Cryptography: TLS/SSL Protocol

     Network interactions require specific protocols for them to take place. These protocols are based around user authentication and confidentiality. Protocols can be used for authentication, confidentiality, or both. The protocols allow you to make secure transactions, application connections, and user connections over non-secure networks. Examples of these protocols are TLS/SSL, IPSec, and Kerberos. I’ll focus this blog on TLS/SSL as that is the protocol most visible to everyone today.

TLS/SSL

     We all use this protocol when we browse the internet because TLS/SSL is the underlying security protocol for HTTPS. The protocol is implemented at the socket layer (to use it applications have to implement it) and is relatively simple. TLS/SSL main purpose is for secure transaction. To purchase an item you want to be sure you are dealing with the real business (authentication), you want your credit card information to be protected (confidentiality and integrity), and the business does not need to authenticate you since all they want is the money (no mutual authentication). Now to the actual steps of the protocol. If you are ready to purchase an item on Amazon then the first step is for you to request a connection with Amazon.  Along with it you will send a list of ciphers that you support and a random nonce (number used once).
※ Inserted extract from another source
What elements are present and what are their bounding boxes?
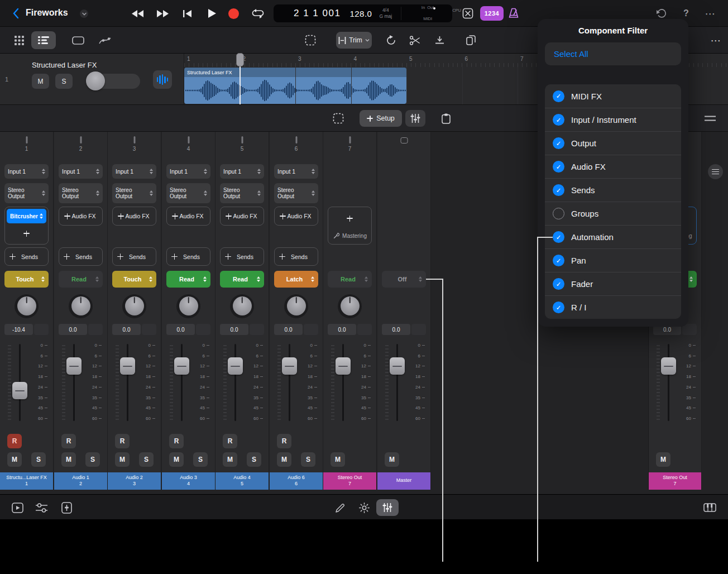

Amazon will then reply with their certificate, a chosen cipher, and their own random nonce. You then reply with a secret that is encrypted with Amazon’s public key and another encrypted message that is used for integrity check and establishes a session key. Amazon replies with one last message to prove that they were able to decrypt your previous messages. A couple of important parts are the certificate sent by Amazon and the established session key. The certificate prevents a man-in-the-middle attack because it is signed by a certificate authority and your browser will check the certificate signature. If an attacker sends a false certificate the browser will see that it is not signed and gives a warning to you. Unfortunately users can ignore this warning and allow the connection to proceed which allows the man-in-the-middle attack to succeed. This is a flaw in human nature not the protocol. The other important part of the protocol messages is the session key. The session key is a hash of the secret you sent and both of the nonces. Often your browser opens multiple parallel connections to improve performance. The TLS/SSL session are costly but given an existing session new connections are cheap. Thus any number of new connections can be created from the existing key to allow multiple parallel connections.

Book I've been reading: Information Security: Principles and Practice by Mark Stamp.